- _WHAT YOU WILL DO_
Whenever a line of the records below contains the word "êtes", copy that line.

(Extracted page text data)
= Beginning of Section =

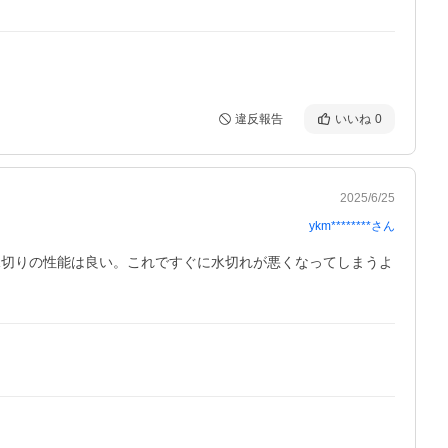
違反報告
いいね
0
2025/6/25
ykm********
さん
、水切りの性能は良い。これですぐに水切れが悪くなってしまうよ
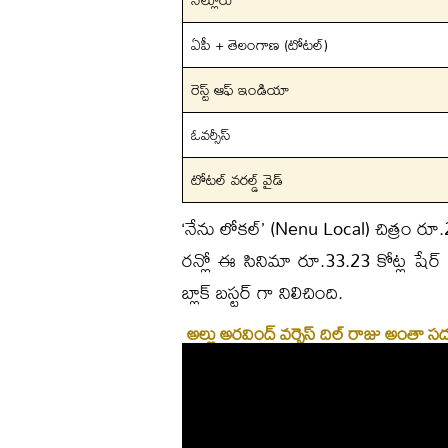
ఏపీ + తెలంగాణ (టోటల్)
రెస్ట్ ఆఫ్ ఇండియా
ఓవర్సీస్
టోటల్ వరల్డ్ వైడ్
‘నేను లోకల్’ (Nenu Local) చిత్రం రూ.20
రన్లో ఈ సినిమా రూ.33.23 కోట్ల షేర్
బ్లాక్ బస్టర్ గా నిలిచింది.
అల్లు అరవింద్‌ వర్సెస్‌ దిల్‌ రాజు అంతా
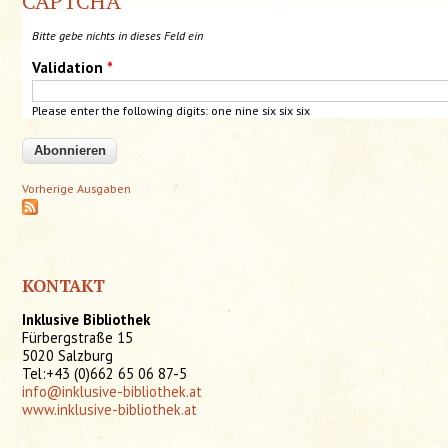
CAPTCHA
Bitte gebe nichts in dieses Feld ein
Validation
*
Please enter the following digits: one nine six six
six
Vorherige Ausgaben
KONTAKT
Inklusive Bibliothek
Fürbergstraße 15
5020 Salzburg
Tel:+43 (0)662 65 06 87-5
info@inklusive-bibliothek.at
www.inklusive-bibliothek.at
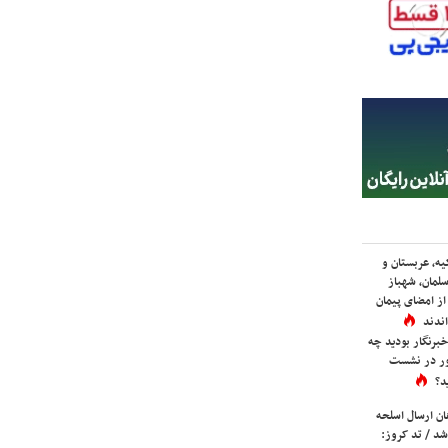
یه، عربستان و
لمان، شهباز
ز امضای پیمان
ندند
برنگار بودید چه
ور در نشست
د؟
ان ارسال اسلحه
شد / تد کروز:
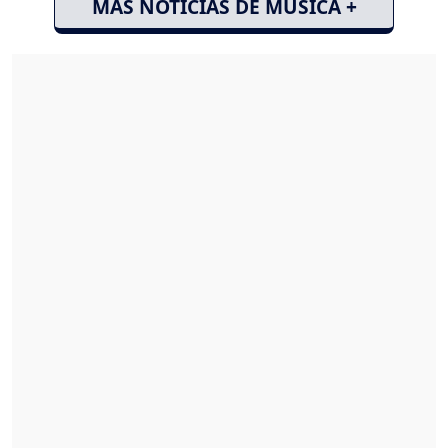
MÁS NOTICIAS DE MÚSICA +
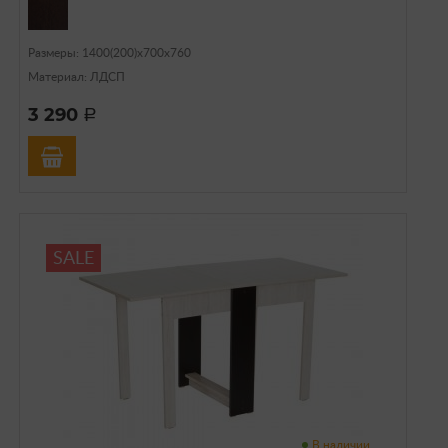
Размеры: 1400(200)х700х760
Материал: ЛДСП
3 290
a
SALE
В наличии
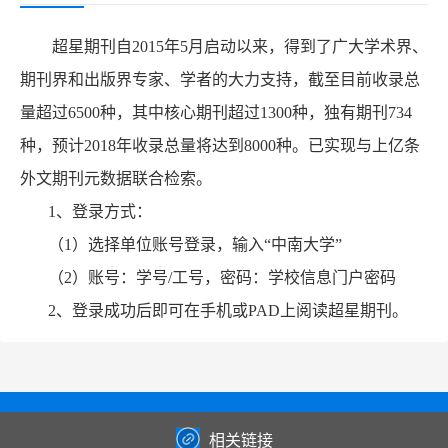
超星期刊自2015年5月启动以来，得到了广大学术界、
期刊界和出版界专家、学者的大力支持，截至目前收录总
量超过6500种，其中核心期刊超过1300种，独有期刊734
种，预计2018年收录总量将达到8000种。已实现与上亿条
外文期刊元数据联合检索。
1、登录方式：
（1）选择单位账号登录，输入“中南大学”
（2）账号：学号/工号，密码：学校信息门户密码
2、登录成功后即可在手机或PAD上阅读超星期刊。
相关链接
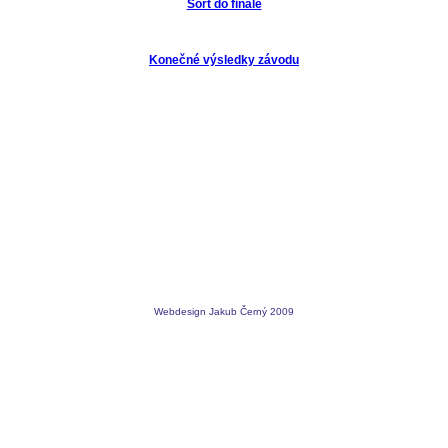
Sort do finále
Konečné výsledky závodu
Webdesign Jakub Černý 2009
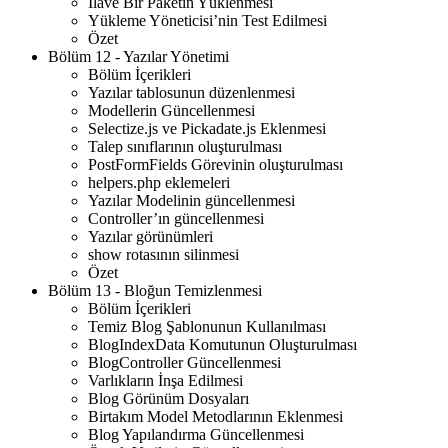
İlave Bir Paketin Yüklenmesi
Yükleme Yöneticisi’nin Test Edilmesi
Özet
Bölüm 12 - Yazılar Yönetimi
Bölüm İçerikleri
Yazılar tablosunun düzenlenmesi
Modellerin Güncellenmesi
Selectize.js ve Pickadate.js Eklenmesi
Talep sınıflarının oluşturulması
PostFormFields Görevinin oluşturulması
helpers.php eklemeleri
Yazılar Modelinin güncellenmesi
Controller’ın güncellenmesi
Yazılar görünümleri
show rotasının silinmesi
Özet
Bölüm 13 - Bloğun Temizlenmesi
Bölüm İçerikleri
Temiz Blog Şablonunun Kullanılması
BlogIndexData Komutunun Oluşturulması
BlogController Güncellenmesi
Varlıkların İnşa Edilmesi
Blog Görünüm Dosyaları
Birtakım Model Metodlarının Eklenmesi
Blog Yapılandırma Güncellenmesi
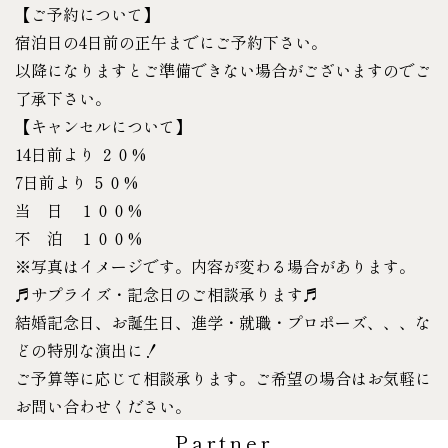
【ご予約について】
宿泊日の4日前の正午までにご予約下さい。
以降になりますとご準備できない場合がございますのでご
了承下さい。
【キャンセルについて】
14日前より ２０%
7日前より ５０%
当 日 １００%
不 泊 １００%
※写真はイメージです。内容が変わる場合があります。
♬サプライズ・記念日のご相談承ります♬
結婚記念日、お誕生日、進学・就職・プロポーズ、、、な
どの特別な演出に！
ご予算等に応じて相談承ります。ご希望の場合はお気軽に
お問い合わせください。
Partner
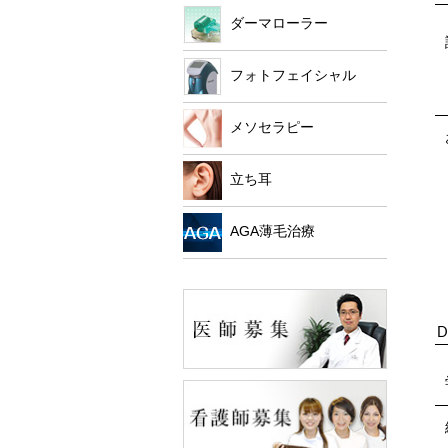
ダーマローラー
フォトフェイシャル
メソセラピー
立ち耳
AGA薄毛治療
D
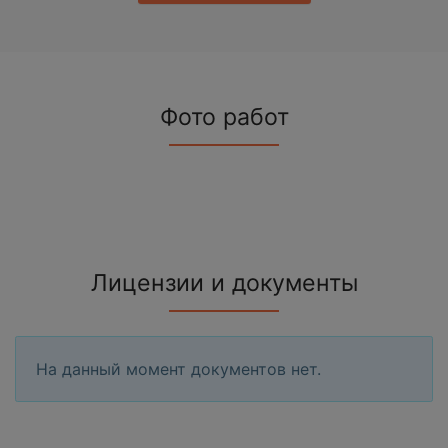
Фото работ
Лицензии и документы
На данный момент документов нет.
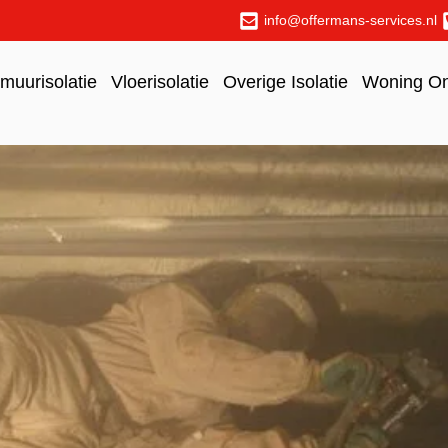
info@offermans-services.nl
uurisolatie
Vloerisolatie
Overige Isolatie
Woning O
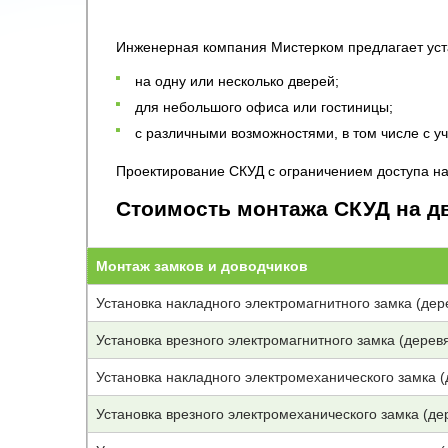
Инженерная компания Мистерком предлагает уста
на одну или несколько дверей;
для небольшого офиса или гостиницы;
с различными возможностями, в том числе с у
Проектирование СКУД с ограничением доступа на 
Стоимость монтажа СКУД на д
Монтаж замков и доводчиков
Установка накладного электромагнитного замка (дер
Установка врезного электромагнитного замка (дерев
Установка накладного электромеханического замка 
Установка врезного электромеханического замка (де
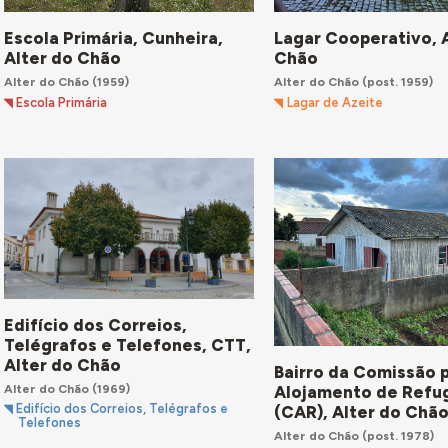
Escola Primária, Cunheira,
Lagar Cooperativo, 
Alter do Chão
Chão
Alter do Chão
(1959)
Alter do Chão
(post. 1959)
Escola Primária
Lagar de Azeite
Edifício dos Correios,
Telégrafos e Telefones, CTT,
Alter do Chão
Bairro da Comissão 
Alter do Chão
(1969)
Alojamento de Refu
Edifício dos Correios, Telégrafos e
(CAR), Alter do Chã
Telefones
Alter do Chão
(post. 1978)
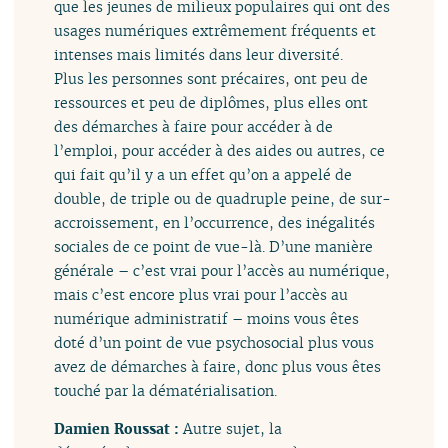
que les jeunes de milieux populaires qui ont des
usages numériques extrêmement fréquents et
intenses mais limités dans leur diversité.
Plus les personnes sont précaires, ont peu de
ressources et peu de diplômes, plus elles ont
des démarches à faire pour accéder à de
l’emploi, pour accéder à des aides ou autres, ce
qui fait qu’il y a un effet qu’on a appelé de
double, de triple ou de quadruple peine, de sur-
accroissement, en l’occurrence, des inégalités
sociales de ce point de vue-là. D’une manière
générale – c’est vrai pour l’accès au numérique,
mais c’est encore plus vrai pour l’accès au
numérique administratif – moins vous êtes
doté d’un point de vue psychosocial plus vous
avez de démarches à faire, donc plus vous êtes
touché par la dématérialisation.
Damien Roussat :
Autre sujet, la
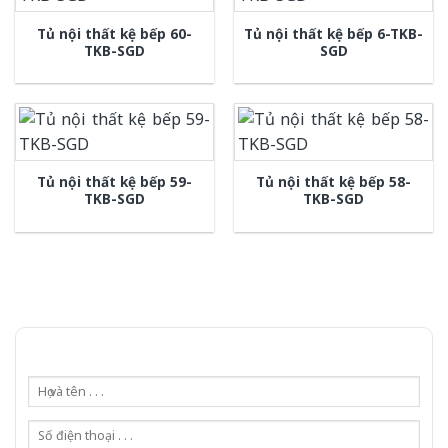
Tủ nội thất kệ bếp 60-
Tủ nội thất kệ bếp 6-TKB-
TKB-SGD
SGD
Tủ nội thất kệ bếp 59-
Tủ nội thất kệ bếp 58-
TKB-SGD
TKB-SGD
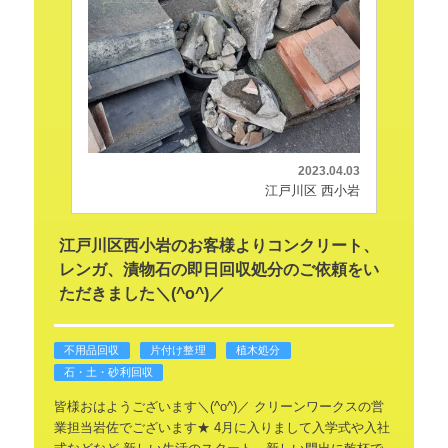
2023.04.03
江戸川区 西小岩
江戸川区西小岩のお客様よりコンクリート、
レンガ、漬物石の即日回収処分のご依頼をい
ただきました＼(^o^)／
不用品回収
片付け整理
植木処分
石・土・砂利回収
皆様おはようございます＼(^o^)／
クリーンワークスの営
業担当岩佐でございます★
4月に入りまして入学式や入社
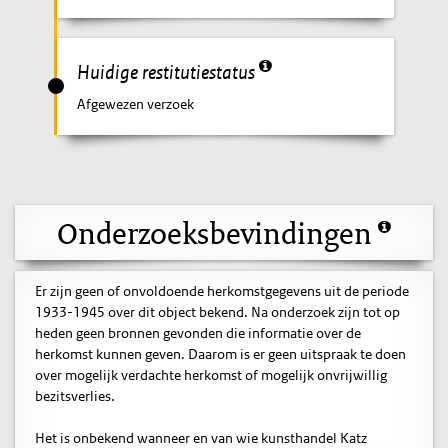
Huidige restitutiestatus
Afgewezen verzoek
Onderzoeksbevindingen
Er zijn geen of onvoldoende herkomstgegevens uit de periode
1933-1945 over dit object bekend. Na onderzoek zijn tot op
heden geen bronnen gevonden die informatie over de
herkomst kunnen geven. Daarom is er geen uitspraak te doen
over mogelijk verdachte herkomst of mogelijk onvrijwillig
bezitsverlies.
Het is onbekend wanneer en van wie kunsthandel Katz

= End of Section =

- _SOLVED EXERCISE_
numérique administratif – moins vous êtes
avez de démarches à faire, donc plus vous êtes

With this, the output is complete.